* Exercise aim:
In the records below, find the line that contains "Look at this", then transcribe it and every later line exactly, stopping at the final line.

* Data to use:

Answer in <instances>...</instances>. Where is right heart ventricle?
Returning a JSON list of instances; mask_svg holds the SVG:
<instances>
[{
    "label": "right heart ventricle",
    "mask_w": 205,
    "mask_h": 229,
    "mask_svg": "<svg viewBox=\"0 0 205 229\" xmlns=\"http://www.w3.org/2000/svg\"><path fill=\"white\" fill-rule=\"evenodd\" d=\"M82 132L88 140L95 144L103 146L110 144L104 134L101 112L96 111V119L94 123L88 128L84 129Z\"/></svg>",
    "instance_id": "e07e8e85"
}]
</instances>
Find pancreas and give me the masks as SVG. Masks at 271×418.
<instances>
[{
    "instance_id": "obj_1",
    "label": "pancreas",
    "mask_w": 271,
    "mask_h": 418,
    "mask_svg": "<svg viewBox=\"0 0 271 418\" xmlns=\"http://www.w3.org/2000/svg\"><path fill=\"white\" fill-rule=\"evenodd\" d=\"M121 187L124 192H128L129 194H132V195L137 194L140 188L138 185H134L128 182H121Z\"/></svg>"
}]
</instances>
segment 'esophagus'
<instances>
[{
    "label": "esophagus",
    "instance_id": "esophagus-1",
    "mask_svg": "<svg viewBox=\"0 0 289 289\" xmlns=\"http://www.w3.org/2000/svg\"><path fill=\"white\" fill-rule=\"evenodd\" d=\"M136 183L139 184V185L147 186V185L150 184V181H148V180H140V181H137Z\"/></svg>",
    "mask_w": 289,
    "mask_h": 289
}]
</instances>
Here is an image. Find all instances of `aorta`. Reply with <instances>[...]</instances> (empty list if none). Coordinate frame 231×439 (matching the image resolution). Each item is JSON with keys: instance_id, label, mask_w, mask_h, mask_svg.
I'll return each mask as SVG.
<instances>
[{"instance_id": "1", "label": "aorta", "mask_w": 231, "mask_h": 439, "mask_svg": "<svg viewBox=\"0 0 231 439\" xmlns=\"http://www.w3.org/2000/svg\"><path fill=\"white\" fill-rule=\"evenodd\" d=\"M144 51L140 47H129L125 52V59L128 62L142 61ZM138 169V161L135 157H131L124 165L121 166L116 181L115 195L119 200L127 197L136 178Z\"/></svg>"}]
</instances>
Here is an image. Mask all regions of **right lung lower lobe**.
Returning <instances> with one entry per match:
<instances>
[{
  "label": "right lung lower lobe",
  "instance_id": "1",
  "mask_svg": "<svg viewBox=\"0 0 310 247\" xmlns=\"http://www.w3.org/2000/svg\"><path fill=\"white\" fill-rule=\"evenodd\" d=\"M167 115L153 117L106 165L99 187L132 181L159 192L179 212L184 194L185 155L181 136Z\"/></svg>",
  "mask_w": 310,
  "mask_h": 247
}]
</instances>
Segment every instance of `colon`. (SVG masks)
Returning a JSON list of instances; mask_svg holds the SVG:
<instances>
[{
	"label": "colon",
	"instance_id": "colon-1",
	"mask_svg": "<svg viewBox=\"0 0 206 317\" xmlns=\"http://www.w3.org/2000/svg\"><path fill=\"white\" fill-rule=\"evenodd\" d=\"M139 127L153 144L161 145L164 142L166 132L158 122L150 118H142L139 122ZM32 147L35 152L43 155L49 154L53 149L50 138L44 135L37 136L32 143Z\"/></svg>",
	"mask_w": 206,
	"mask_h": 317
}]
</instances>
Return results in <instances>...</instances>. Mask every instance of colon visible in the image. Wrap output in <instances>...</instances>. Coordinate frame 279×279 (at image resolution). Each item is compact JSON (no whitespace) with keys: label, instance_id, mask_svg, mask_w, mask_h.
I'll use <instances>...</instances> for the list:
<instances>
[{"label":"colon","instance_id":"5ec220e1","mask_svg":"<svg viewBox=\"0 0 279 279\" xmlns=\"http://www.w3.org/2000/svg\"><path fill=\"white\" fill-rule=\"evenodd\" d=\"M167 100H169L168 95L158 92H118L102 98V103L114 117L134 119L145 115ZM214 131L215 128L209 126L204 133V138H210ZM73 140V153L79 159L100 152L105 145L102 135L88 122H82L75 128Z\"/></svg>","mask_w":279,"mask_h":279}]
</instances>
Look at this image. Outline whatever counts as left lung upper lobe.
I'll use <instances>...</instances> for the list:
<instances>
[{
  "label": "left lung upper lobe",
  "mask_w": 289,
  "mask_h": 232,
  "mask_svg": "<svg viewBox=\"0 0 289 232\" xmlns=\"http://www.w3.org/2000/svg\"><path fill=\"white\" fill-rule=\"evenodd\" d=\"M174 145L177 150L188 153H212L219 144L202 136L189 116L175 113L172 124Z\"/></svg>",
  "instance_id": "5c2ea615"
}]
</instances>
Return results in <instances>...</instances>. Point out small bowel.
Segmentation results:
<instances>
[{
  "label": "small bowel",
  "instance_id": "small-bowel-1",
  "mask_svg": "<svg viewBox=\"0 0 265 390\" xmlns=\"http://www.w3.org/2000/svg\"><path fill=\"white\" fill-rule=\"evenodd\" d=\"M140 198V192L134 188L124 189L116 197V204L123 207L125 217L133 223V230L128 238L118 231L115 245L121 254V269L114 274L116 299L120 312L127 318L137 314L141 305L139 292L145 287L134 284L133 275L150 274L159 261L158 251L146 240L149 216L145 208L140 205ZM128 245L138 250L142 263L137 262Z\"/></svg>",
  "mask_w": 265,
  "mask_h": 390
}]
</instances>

* Result of the exercise:
Look at this image. Outline whatever counts as left lung upper lobe.
I'll use <instances>...</instances> for the list:
<instances>
[{
  "label": "left lung upper lobe",
  "mask_w": 289,
  "mask_h": 232,
  "mask_svg": "<svg viewBox=\"0 0 289 232\" xmlns=\"http://www.w3.org/2000/svg\"><path fill=\"white\" fill-rule=\"evenodd\" d=\"M174 145L177 150L188 153H212L219 144L202 136L189 116L175 113L172 124Z\"/></svg>",
  "instance_id": "5c2ea615"
}]
</instances>
Return results in <instances>...</instances>. Point out small bowel.
Segmentation results:
<instances>
[{
  "label": "small bowel",
  "instance_id": "small-bowel-1",
  "mask_svg": "<svg viewBox=\"0 0 265 390\" xmlns=\"http://www.w3.org/2000/svg\"><path fill=\"white\" fill-rule=\"evenodd\" d=\"M140 198V192L134 188L124 189L116 197V204L123 207L125 217L133 223V230L128 238L118 231L115 245L121 254V269L114 274L116 299L120 312L127 318L137 314L141 305L139 292L145 287L134 284L133 275L150 274L159 261L158 251L146 240L149 216L145 208L140 205ZM128 245L138 250L142 263L137 262Z\"/></svg>",
  "mask_w": 265,
  "mask_h": 390
}]
</instances>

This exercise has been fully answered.